Required action ▸
Output only the lines from the line holding "hile those in power did evil." through the close of the records, exactly as they appear, with all pictures omitted.

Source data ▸

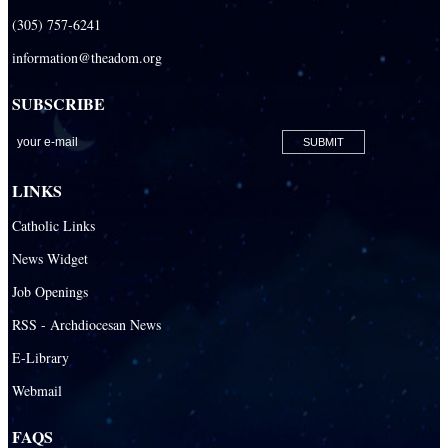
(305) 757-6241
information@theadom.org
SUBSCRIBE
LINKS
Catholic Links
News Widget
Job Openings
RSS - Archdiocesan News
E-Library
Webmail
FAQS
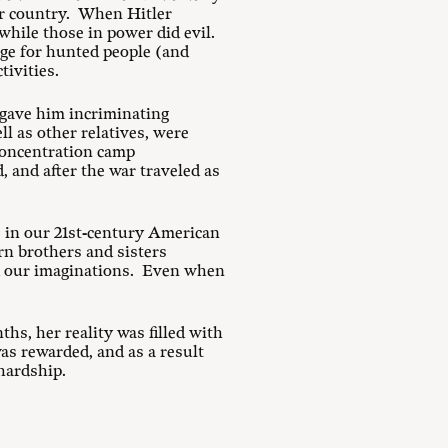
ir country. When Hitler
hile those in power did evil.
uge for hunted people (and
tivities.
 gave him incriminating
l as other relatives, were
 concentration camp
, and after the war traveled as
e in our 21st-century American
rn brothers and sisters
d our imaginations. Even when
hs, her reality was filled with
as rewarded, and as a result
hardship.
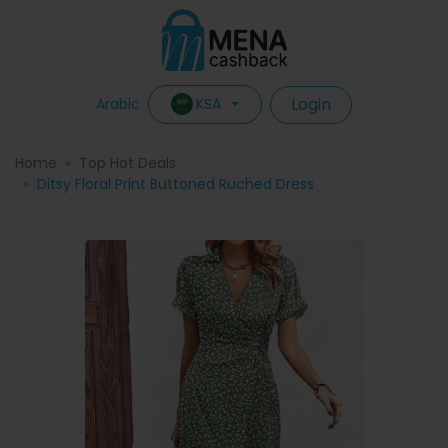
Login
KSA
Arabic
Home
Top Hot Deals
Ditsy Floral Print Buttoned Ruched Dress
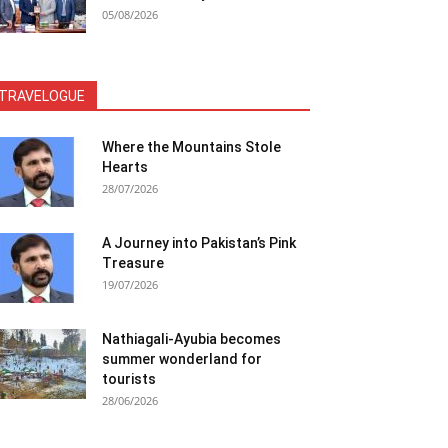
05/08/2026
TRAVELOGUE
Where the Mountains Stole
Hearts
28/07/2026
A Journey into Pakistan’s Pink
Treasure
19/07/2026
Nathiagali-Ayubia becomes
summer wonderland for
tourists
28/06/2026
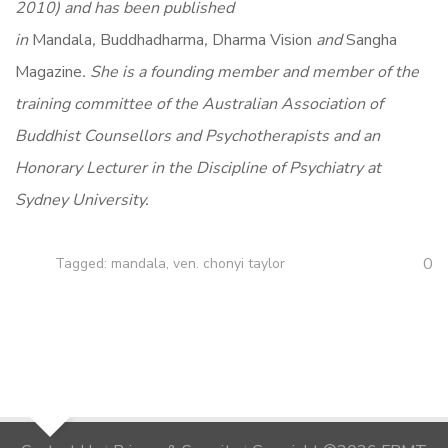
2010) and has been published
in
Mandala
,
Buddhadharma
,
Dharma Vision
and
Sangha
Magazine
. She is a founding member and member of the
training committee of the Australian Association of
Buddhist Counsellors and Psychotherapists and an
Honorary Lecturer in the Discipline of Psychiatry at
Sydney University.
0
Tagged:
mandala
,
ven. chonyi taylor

Result of the exercise ▸
hile those in power did evil.
uge for hunted people (and
tivities.
 gave him incriminating
l as other relatives, were
 concentration camp
, and after the war traveled as
e in our 21st-century American
rn brothers and sisters
d our imaginations. Even when
hs, her reality was filled with
as rewarded, and as a result
hardship.
Login
KSA
Arabic
Home
Top Hot Deals
Ditsy Floral Print Buttoned Ruched Dress
05/08/2026
TRAVELOGUE
Where the Mountains Stole
Hearts
28/07/2026
A Journey into Pakistan’s Pink
Treasure
19/07/2026
Nathiagali-Ayubia becomes
summer wonderland for
tourists
28/06/2026
2010) and has been published
in
Mandala
,
Buddhadharma
,
Dharma Vision
and
Sangha
Magazine
. She is a founding member and member of the
training committee of the Australian Association of
Buddhist Counsellors and Psychotherapists and an
Honorary Lecturer in the Discipline of Psychiatry at
Sydney University.
0
Tagged:
mandala
,
ven. chonyi taylor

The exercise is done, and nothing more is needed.